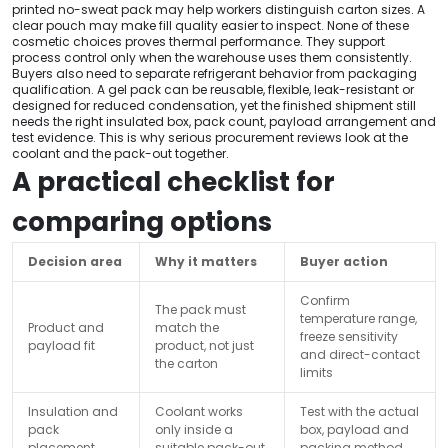
printed no-sweat pack may help workers distinguish carton sizes. A
clear pouch may make fill quality easier to inspect. None of these
cosmetic choices proves thermal performance. They support
process control only when the warehouse uses them consistently.
Buyers also need to separate refrigerant behavior from packaging
qualification. A gel pack can be reusable, flexible, leak-resistant or
designed for reduced condensation, yet the finished shipment still
needs the right insulated box, pack count, payload arrangement and
test evidence. This is why serious procurement reviews look at the
coolant and the pack-out together.
A practical checklist for
comparing options
Decision area
Why it matters
Buyer action
Confirm
The pack must
temperature range,
Product and
match the
freeze sensitivity
payload fit
product, not just
and direct-contact
the carton
limits
Insulation and
Coolant works
Test with the actual
pack
only inside a
box, payload and
placement
suitable pack-out
packing method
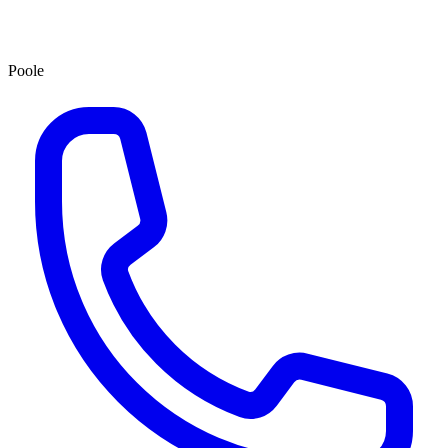
Poole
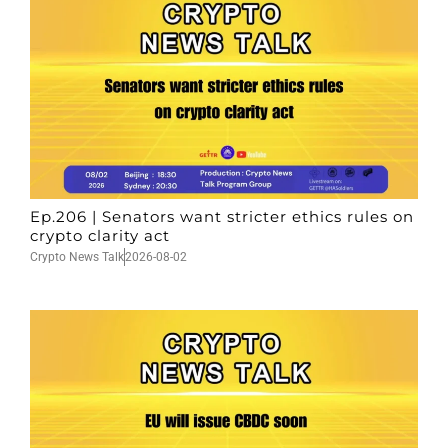
Ep.206 | Senators want stricter ethics rules on
crypto clarity act
Crypto News Talk
2026-08-02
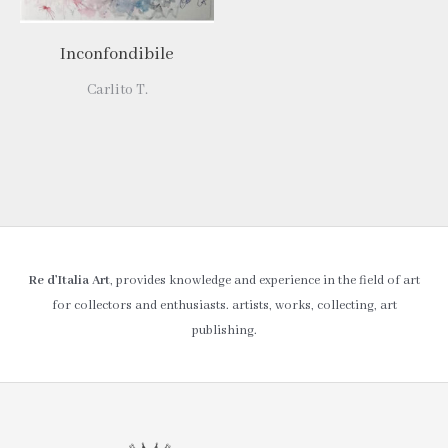
Inconfondibile
Carlito T.
Re d’Italia Art
, provides knowledge and experience in the field of art
for collectors and enthusiasts. artists, works, collecting, art
publishing.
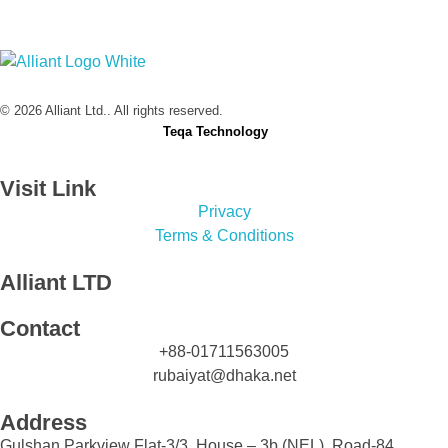
Alliant Ltd.
© 2026 Alliant Ltd.. All rights reserved.
Designed & Developed by
Teqa Technology
Visit Link
Privacy
Terms & Conditions
Alliant LTD
Contact
+88-01711563005
rubaiyat@dhaka.net
Address
Gulshan Parkview Flat-3/3, House – 3b (NEL), Road-84,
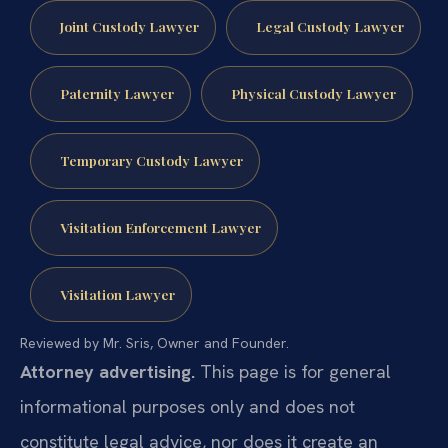
Joint Custody Lawyer
Legal Custody Lawyer
Paternity Lawyer
Physical Custody Lawyer
Temporary Custody Lawyer
Visitation Enforcement Lawyer
Visitation Lawyer
Reviewed by Mr. Sris, Owner and Founder.
Attorney advertising.
This page is for general
informational purposes only and does not
constitute legal advice, nor does it create an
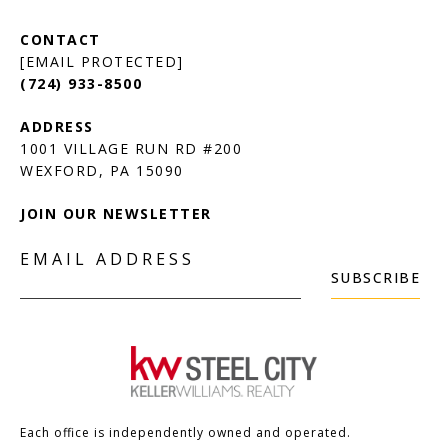
[EMAIL PROTECTED]
(724) 933-8500
1001 VILLAGE RUN RD #200
JOIN OUR NEWSLETTER
EMAIL ADDRESS
SUBSCRIBE
Each office is independently owned and operated.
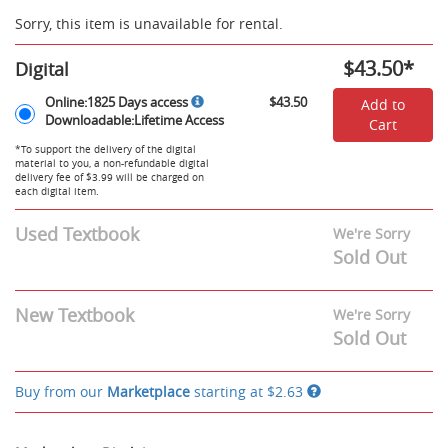
Sorry, this item is unavailable for rental.
$43.50
*
Digital
Rent
Online:1825
Online:1825 Days access
$43.50
Add to
Digital
Days
Downloadable:Lifetime Access
Cart
Options
access,
Downloadable:Lifetime
*To support the delivery of the digital
material to you, a non-refundable digital
Access
delivery fee of $3.99 will be charged on
-
each digital item.
$43.50
Used Textbook
We're Sorry
Sold Out
New Textbook
We're Sorry
Sold Out
Buy from our
Marketplace
starting at
$2.63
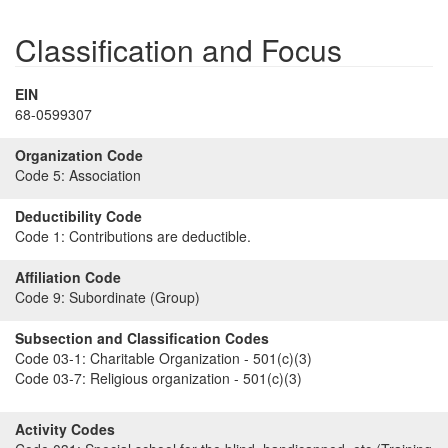
Classification and Focus
EIN
68-0599307
Organization Code
Code 5:
Association
Deductibility Code
Code 1:
Contributions are deductible.
Affiliation Code
Code 9:
Subordinate (Group)
Subsection and Classification Codes
Code 03-1:
Charitable Organization - 501(c)(3)
Code 03-7:
Religious organization - 501(c)(3)
Activity Codes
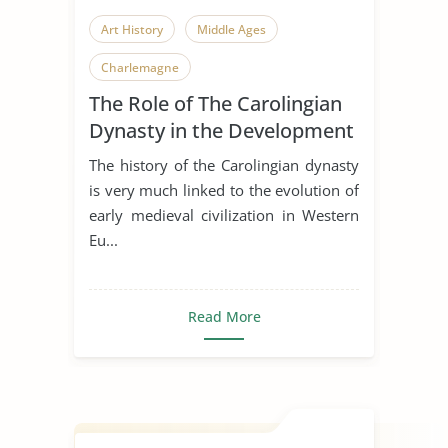
Art History
Middle Ages
Charlemagne
The Role of The Carolingian
Dynasty in the Development
of Early Medieval Art
The history of the Carolingian dynasty
is very much linked to the evolution of
early medieval civilization in Western
Eu...
Read More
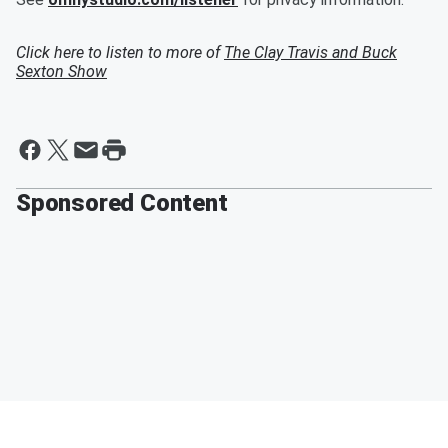
Click here to listen to more of
The Clay Travis and Buck
Sexton Show
Sponsored Content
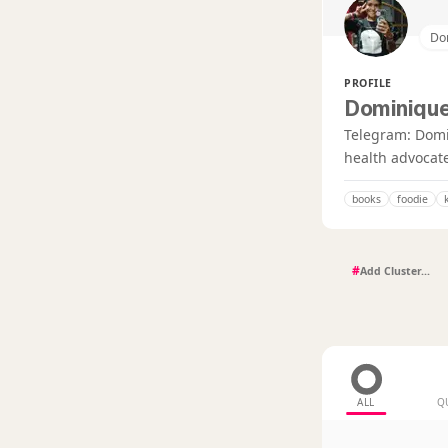
Do
PROFILE
Dominique
Telegram: DomiT
health advocate
books
foodie
#
ALL
Q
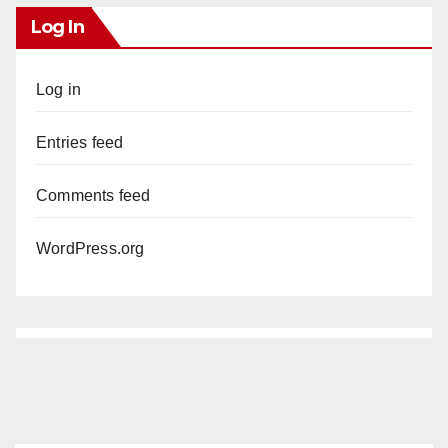
Log In
Log in
Entries feed
Comments feed
WordPress.org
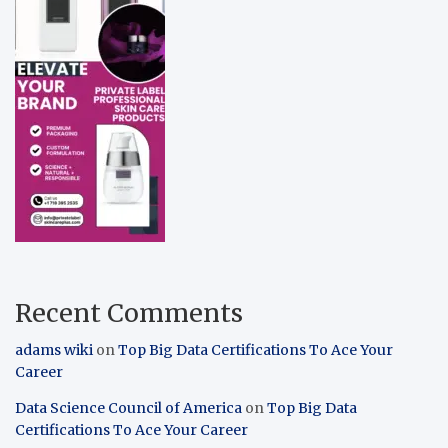
Recent Comments
adams wiki
on
Top Big Data Certifications To Ace Your
Career
Data Science Council of America
on
Top Big Data
Certifications To Ace Your Career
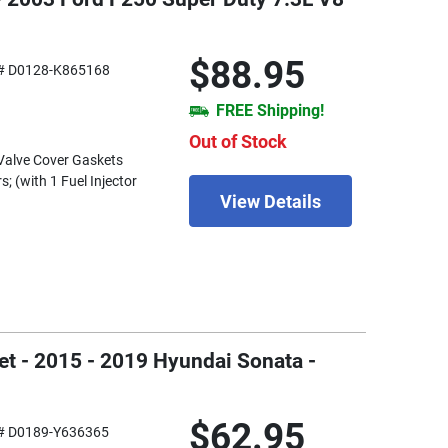
$88.95
# D0128-K865168
FREE Shipping!
Out of Stock
) Valve Cover Gaskets
s; (with 1 Fuel Injector
View Details
et - 2015 - 2019 Hyundai Sonata -
$62.95
# D0189-Y636365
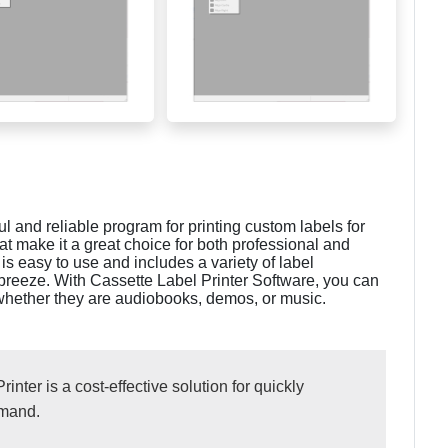
l and reliable program for printing custom labels for
hat make it a great choice for both professional and
s easy to use and includes a variety of label
 breeze. With Cassette Label Printer Software, you can
s, whether they are audiobooks, demos, or music.
ter is a cost-effective solution for quickly
emand.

+ + + +

__DIRECTIONS FOR THIS TASK__:
Write out the data above in full and exactly, but not the pictures.

__RESULT__:
printed no-sweat pack may help workers distinguish carton sizes. A
clear pouch may make fill quality easier to inspect. None of these
cosmetic choices proves thermal performance. They support
process control only when the warehouse uses them consistently.
Buyers also need to separate refrigerant behavior from packaging
qualification. A gel pack can be reusable, flexible, leak-resistant or
designed for reduced condensation, yet the finished shipment still
needs the right insulated box, pack count, payload arrangement and
test evidence. This is why serious procurement reviews look at the
coolant and the pack-out together.
A practical checklist for
comparing options
Decision area
Why it matters
Buyer action
Confirm
The pack must
temperature range,
Product and
match the
freeze sensitivity
payload fit
product, not just
and direct-contact
the carton
limits
Insulation and
Coolant works
Test with the actual
pack
only inside a
box, payload and
placement
suitable pack-out
packing method
Poole
Ep.206 | Senators want stricter ethics rules on
crypto clarity act
Crypto News Talk
2026-08-02
Inconfondibile
Carlito T.
Re d’Italia Art
, provides knowledge and experience in the field of art
for collectors and enthusiasts. artists, works, collecting, art
publishing.
Alliant Ltd.
© 2026 Alliant Ltd.. All rights reserved.
Designed & Developed by
Teqa Technology
Visit Link
Privacy
Terms & Conditions
Alliant LTD
Contact
+88-01711563005
rubaiyat@dhaka.net
Address
Gulshan Parkview Flat-3/3, House – 3b (NEL), Road-84,
Joint Custody Lawyer
Legal Custody Lawyer
Paternity Lawyer
Physical Custody Lawyer
Temporary Custody Lawyer
Visitation Enforcement Lawyer
Visitation Lawyer
Reviewed by Mr. Sris, Owner and Founder.
Attorney advertising.
This page is for general
informational purposes only and does not
constitute legal advice, nor does it create an
[EMAIL PROTECTED]
(724) 933-8500
1001 VILLAGE RUN RD #200
JOIN OUR NEWSLETTER
EMAIL ADDRESS
SUBSCRIBE
Each office is independently owned and operated.
Sorry, this item is unavailable for rental.
$43.50
*
Digital
Rent
Online:1825
Online:1825 Days access
$43.50
Add to
Digital
Days
Downloadable:Lifetime Access
Cart
Options
access,
Downloadable:Lifetime
*To support the delivery of the digital
material to you, a non-refundable digital
Access
delivery fee of $3.99 will be charged on
-
each digital item.
$43.50
Used Textbook
We're Sorry
Sold Out
New Textbook
We're Sorry
Sold Out
Buy from our
Marketplace
starting at
$2.63
Classification and Focus
EIN
68-0599307
Organization Code
Code 5:
Association
Deductibility Code
Code 1:
Contributions are deductible.
Affiliation Code
Code 9:
Subordinate (Group)
Subsection and Classification Codes
Code 03-1:
Charitable Organization - 501(c)(3)
Code 03-7:
Religious organization - 501(c)(3)
Activity Codes
Art History
Middle Ages
Charlemagne
The Role of The Carolingian
Dynasty in the Development
of Early Medieval Art
The history of the Carolingian dynasty
is very much linked to the evolution of
early medieval civilization in Western
Eu...
Read More
Click here to listen to more of
The Clay Travis and Buck
Sexton Show
Sponsored Content
Do
PROFILE
Dominique
Telegram: DomiT
health advocate
books
foodie
#
ALL
Q
Log In
Log in
Entries feed
Comments feed
WordPress.org
Recent Comments
adams wiki
on
Top Big Data Certifications To Ace Your
Career
Data Science Council of America
on
Top Big Data
Certifications To Ace Your Career
$88.95
# D0128-K865168
FREE Shipping!
Out of Stock
) Valve Cover Gaskets
s; (with 1 Fuel Injector
View Details
et - 2015 - 2019 Hyundai Sonata -
$62.95
# D0189-Y636365
l and reliable program for printing custom labels for
hat make it a great choice for both professional and
s easy to use and includes a variety of label
 breeze. With Cassette Label Printer Software, you can
s, whether they are audiobooks, demos, or music.
ter is a cost-effective solution for quickly
emand.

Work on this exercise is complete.